Canturina Bis, parte il lotto principale. Passo avanti per il tratto tra Cantù, Mariano e Novedrate

L’iter per i lavori della Canturina Bis segna un altro passo avanti.
La Provincia di Como ha affidato l’incarico per l’aggiornamento progettuale e la progettazione esecutiva del tratto tra Cantù, Mariano Comense e il collegamento alla strada provinciale 32 di Novedrate.
La Canturina Bis garantirà un nuovo collegamento viabilistico tra Como e Mariano Comense.

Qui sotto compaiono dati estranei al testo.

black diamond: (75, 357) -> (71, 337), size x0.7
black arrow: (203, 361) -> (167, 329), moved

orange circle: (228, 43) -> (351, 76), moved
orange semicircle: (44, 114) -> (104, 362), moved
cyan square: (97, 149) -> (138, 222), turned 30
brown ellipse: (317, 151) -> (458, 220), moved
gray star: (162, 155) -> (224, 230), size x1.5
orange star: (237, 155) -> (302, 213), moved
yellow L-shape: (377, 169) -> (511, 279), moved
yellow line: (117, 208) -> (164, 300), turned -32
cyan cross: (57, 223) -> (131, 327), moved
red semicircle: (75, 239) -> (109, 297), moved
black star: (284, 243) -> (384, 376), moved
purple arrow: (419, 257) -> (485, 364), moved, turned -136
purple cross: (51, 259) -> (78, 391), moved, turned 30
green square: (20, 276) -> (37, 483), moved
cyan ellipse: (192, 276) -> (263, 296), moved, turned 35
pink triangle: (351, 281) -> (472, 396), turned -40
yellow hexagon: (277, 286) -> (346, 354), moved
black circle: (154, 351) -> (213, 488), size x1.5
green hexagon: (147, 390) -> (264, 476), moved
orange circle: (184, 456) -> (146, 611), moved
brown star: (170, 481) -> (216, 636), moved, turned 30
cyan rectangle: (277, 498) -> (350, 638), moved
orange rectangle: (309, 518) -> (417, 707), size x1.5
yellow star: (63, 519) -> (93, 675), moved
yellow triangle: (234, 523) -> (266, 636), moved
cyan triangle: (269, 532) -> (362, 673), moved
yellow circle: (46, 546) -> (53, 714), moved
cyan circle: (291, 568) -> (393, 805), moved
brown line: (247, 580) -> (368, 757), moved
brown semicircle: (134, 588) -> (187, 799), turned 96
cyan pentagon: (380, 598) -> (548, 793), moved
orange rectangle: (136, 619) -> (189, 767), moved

Villa Saporiti, con una determina dirigenziale ha affidato, tramite esercizio del diritto di opzione già previsto dal contratto originario, i servizi di aggiornamento del Progetto di Fattibilità Tecnico Economica secondo il nuovo Codice dei Contratti e della progettazione esecutiva del “Tratto 2”, il lotto funzionale centrale dell’opera.

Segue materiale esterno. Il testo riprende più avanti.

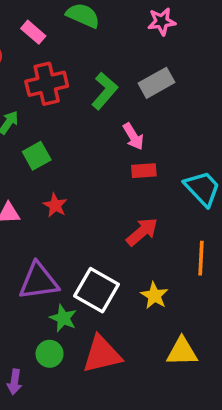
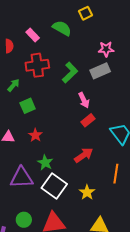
pink star: (162, 22) -> (106, 49), moved
red rectangle: (144, 171) -> (88, 120), turned -40
green star: (63, 318) -> (45, 163), moved

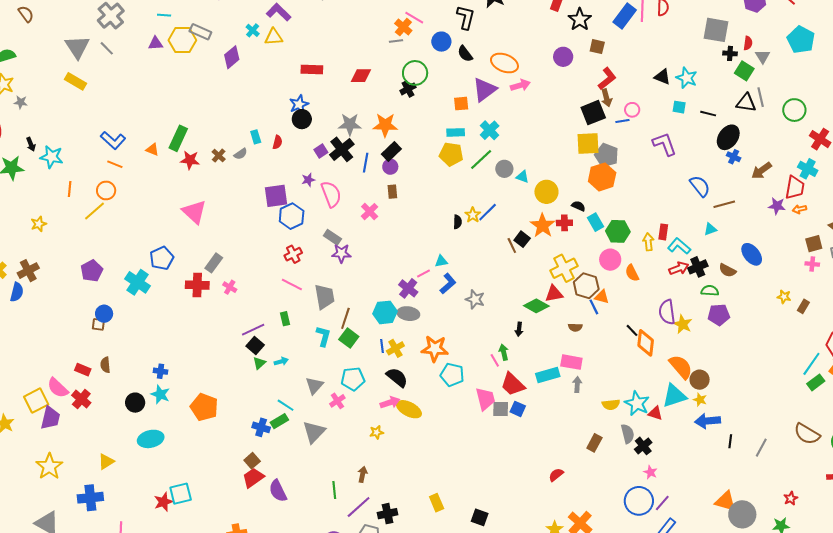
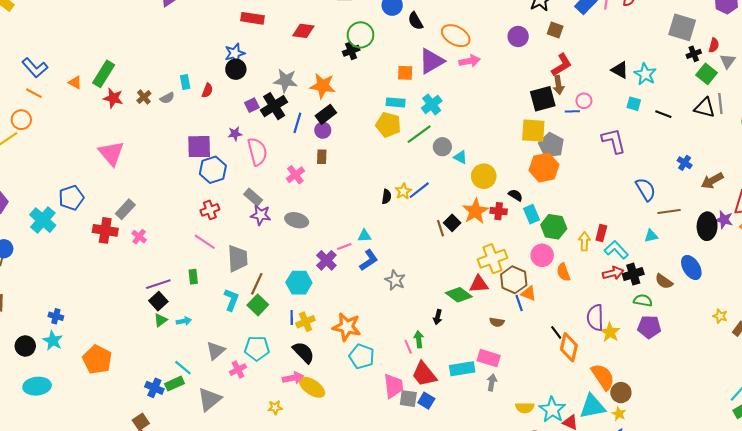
black cross: (730, 53) -> (694, 54), turned -32
black ellipse: (728, 137) -> (707, 226), moved, turned -40
gray ellipse: (408, 314) -> (297, 220), moved

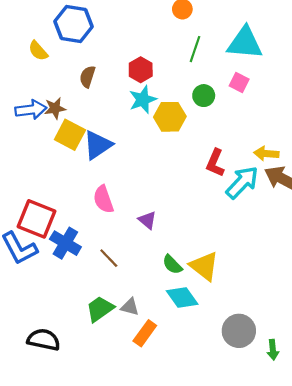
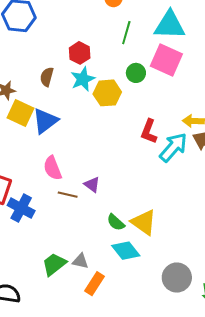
brown semicircle: (87, 77) -> (47, 77), moved
pink square: (239, 83) -> (166, 60), size x1.8
brown line: (109, 258) -> (68, 195), moved, turned -30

L’incarico è stato affidato al raggruppamento temporaneo di professionisti guidato da GP Ingegneria, con il raggruppamento temporaneo di imprese che comprende Sintagma, Icaria e Paolo Foti, per un importo netto di 5,3 milioni di euro, pari a circa 6,76 milioni di euro complessivi comprensivi di oneri e IVA.
Il progetto complessivo della Canturina Bis, approvato nel 2023, prevede un investimento superiore ai 333 milioni di euro ed è articolato in tre fasi. La realizzazione del lotto funzionale è resa possibile grazie alla convenzione sottoscritta tra Provincia di Como e Regione Lombardia nell’agosto 2025, che garantisce una copertura finanziaria di 68,5 milioni di euro, di cui 65,9 milioni regionali e 2,6 milioni provinciali.
“Con questo affidamento – sottolinea il presidente della Provincia di Como, Fiorenzo Bongiasca – entriamo in una fase concreta e decisiva per la Canturina Bis. Si tratta di un’infrastruttura attesa da anni, strategica per migliorare la mobilità, ridurre il traffico nei centri abitati e rafforzare la competitività economica del territorio”.
L’affidamento sarà ora formalizzato attraverso un apposito atto aggiuntivo al contratto principale. “Siamo di fronte ad un passaggio concreto e fondamentale per un’opera attesa da anni dal nostro territorio. – dice la sindaca di Cantù Alice Galbiati – La Canturina Bis permetterà di affrontare in modo strutturale il tema del traffico di attraversamento e del passaggio dei mezzi pesanti che oggi gravano sul centro cittadino e sulla viabilità ordinaria, con ripercussioni quotidiane sulla mobilità, sulla sicurezza e sulla qualità della vita. Parliamo di un’infrastruttura strategica non solo per Cantù, ma per l’intera viabilità della zona, capace di migliorare i collegamenti e rendere più fluido un asse oggi particolarmente congestionato”.